Does that title strike you as odd? It does me, but one of the many fun things in reading Caroline Crane Marsh’s diaries is coming across older, now obsolete (or virtually) aspects of English, as is this use of adventure.
Here’s what CCM actually said. (Before you click on the link, beware that she uses language in the surrounding text that is moderately anti-semitic, a disturbing, and disappointing, aspect of her personality.)
[the row] became so serious that I was forced to adventure myself into [emphasis added] the very small space that separated the high contending parties …
CCM diaries, October 29, 1861
This use of adventure, meaning something like “venture”, caught my eye at once, and of course I wanted to explore (adventure!) further, and especially to see how that usage changed over time. I’ll have more to say below to what the usage is/was, but my first attempt was to use my go-to tool for such things, Google Ngram Viewer, which is generally pretty good for a simple and quick (and sometimes not so quick) look at language change. However, this time it let me down. It does not find any uses of “adventure” (or “adventures”) as a verb, though it does find “adventured” and “adventuring”:
Darn! I’m guessing that the part of speech tool that Google uses has been developed (“trained”) on contemporary English, where the noun uses are overwhelming and the verb uses vanished rare to non-existent. So then when that tool is applied to older usage, it can’t cope with “adventure” and “adventures” as verbs.
All is not lost, since we can get some examples by closely following CCM’s example and looking for “adventure(s) PRONOUN into”:
Now this raises another issue: it looks like adventure is not used very often in simple tensed forms. We can see this in a couple ways. First, “adventures” and “adventured” are very uncommon. Furthermore, with himself, we mainly get “adventure”, while the third person singular “adventures” is much less common. If we expand the preceding context for “adventure himself into”, we find only “would not adventure himself into” and “to adventure himself into”. (FWIW, expanding “adventure itself into” from the chart above gives no results, which makes no sense, given that we can see it above.)
Another interesting thing about adventure as a verb in CCM’s sense is that it can be used with or without a reflexive pronoun, perhaps similar to behave (“Behave! Behave yourself!”). For example:
I adventured into [emphasis added] the observation-car, of which institution I had so often heard Americans speak with pride …

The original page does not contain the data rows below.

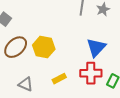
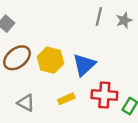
blue triangle: (96, 47) -> (84, 65), moved

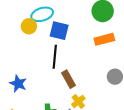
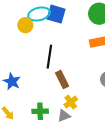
blue square: (59, 31) -> (56, 14), moved

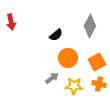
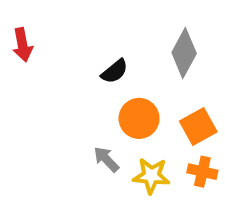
gray arrow: (52, 78) -> (106, 159), turned -96

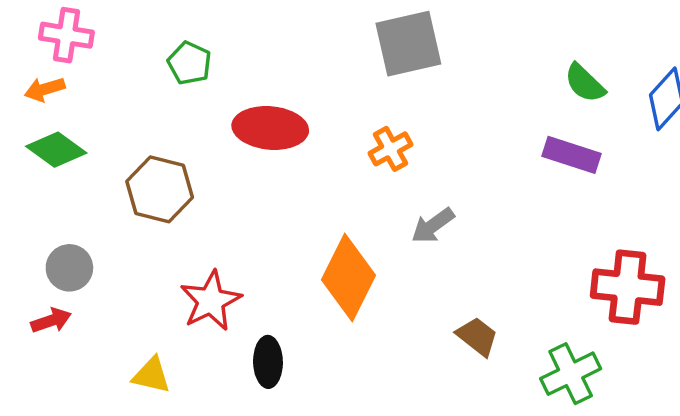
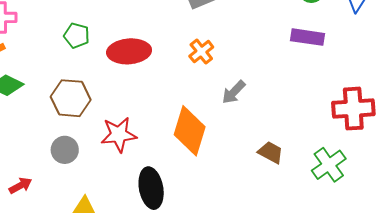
green pentagon: (189, 63) -> (77, 36), moved
gray circle: (69, 268) -> (65, 150), moved
red star: (211, 301) -> (119, 134), moved, turned 30
black ellipse: (268, 362) -> (151, 188), size x1.4

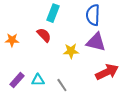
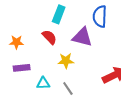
purple triangle: (96, 42) -> (82, 37), moved
yellow star: (71, 51) -> (66, 61), moved
purple rectangle: (17, 80) -> (22, 68), moved, turned 42

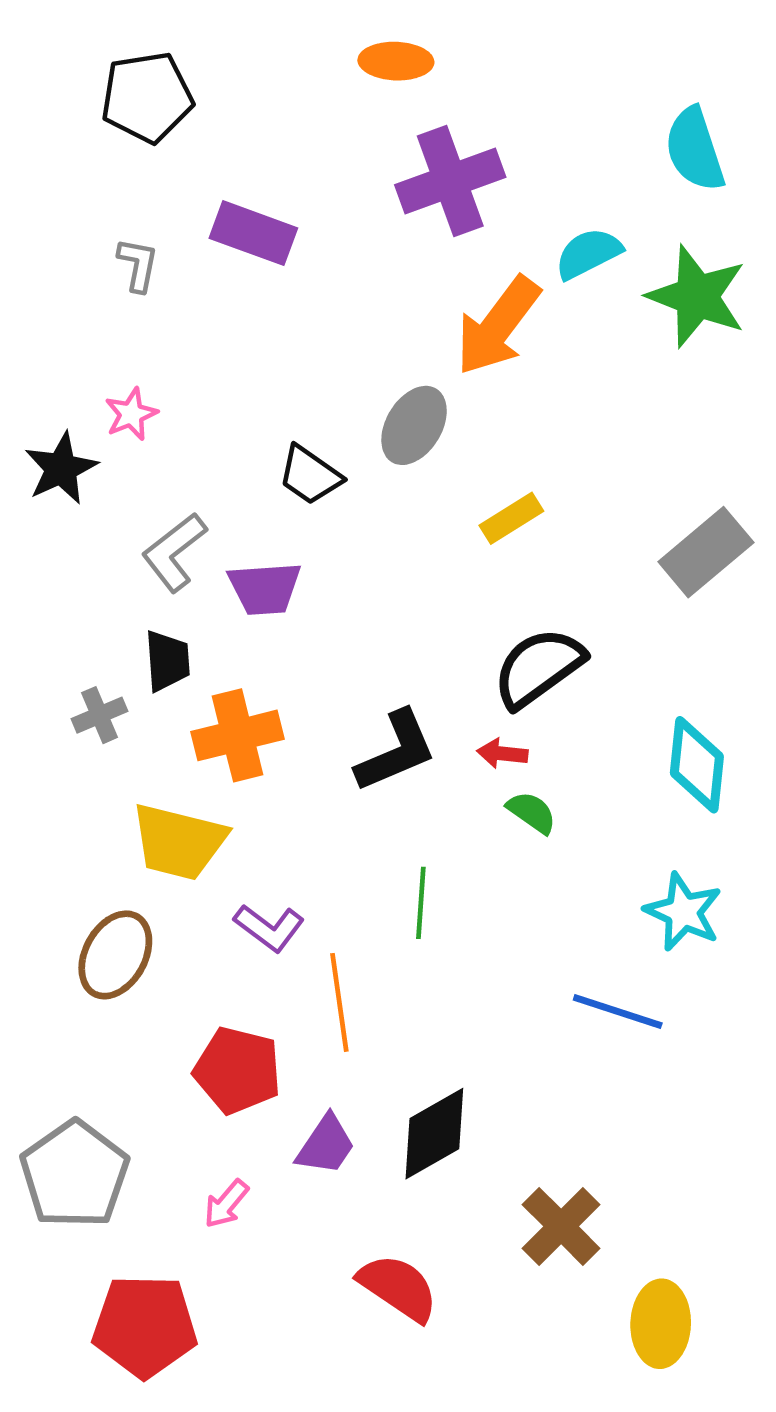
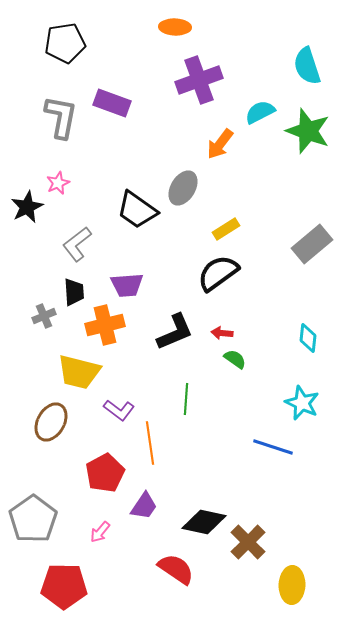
gray L-shape: (138, 265) -> (61, 117), size x1.8
orange arrow: (498, 326) -> (220, 144), size x0.7
black trapezoid: (310, 475) -> (137, 210), size x1.4
purple trapezoid: (265, 588) -> (127, 285), moved
black semicircle: (538, 668) -> (218, 273), moved
cyan diamond: (697, 765) -> (308, 338), size x0.7
red pentagon: (238, 1070) -> (105, 473), turned 30
black diamond: (434, 1134) -> (204, 522), moved, turned 42

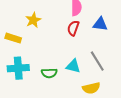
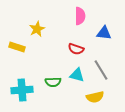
red semicircle: (73, 28) -> (76, 49), moved, turned -91
cyan cross: (18, 68) -> (22, 90), moved

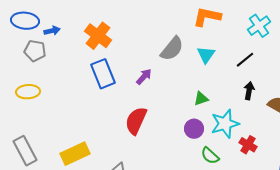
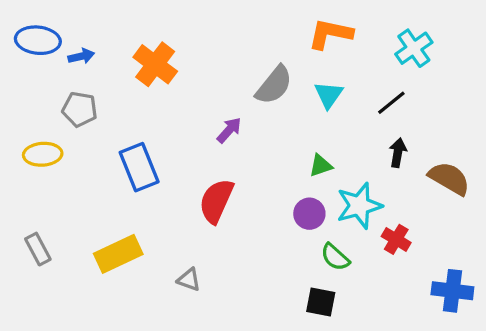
gray pentagon: (35, 51) -> (80, 109), moved
blue rectangle: (103, 74) -> (139, 167), moved
gray rectangle: (25, 151) -> (38, 249), size x0.7

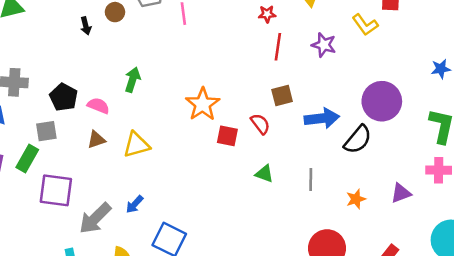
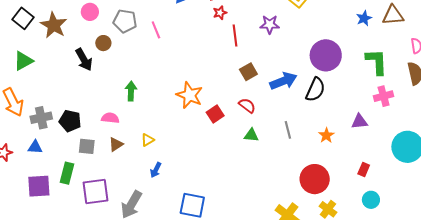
black arrow: (86, 26) -> (84, 60), size x1.6
black pentagon: (64, 97) -> (70, 121), moved
red semicircle: (260, 124) -> (247, 105), moved
gray square: (46, 131) -> (87, 146), moved, turned 30
red square: (227, 136) -> (215, 114), turned -30
yellow triangle: (136, 145) -> (148, 140), size x0.6
purple triangle: (401, 193) -> (359, 122), turned 30
blue arrow: (135, 204) -> (156, 170), moved

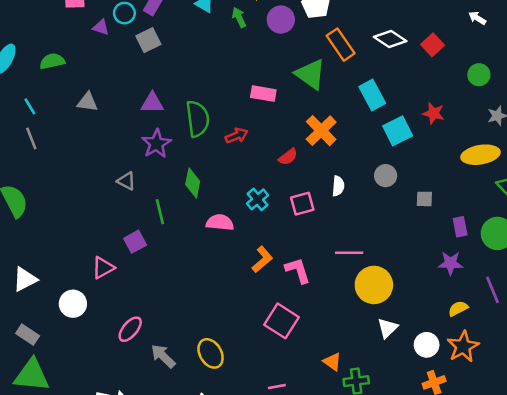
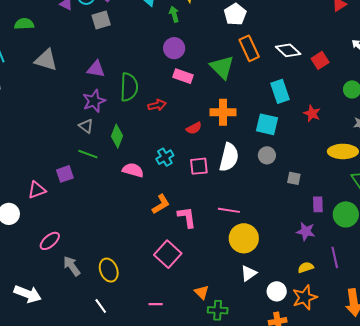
purple circle: (281, 20) -> (174, 48), moved
cyan rectangle: (372, 95) -> (280, 91), moved
gray triangle: (87, 102) -> (46, 60), size x1.4
orange cross: (321, 131) -> (223, 112), turned 35
cyan square: (398, 131) -> (267, 124), moved, turned 30
gray triangle: (126, 181) -> (86, 126), moved
white semicircle: (338, 186) -> (229, 157), size x1.8
green line: (160, 212) -> (88, 154), turned -66

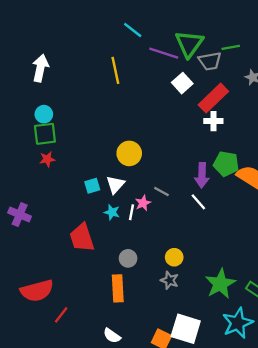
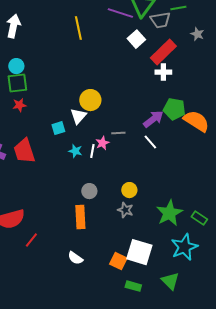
purple arrow: (202, 175) -> (153, 119), turned -130
white triangle: (115, 185) -> (78, 116), moved
gray line: (161, 191) -> (118, 133), turned -32
red trapezoid: (82, 238) -> (24, 151), moved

Arnold Bennett. “Your United States”. Harpers Monthly Magazine. Vol. 125, No. 747. August 1912. p. 380
In fact, Google Ngrams reports that the usage of “adventured” without a reflexive pronoun is more common than the usage with one:
There’s much more to explore, including a related true transitive sense (the usage with the reflexive pronoun seems to be limited to the reflexives as objects), like:
Marking well the spot, I once more adventured the hunter’s leap, [emphasis added] and, untrammeled by his dogs, regained the promontory. [CuC: active clause]
Michael Rafter. 1858. The Rifleman; or, Adventures of Percy Blake. London: G. Routledge & Co. p. 156. Via the Internet Archive
A half-crown cane may be applied to an offender’s head on a very moderate provocation; but a six-and-twenty shilling silk is a possession too precious to be adventured [emphasis added] in the shock of war.
Robert Louis Stevenson. 1894. “The Philosophy of Umbrellas”. via Project Gutenberg
However, I think I’ve had enough adventuring for today, so those explorations are left to the reader.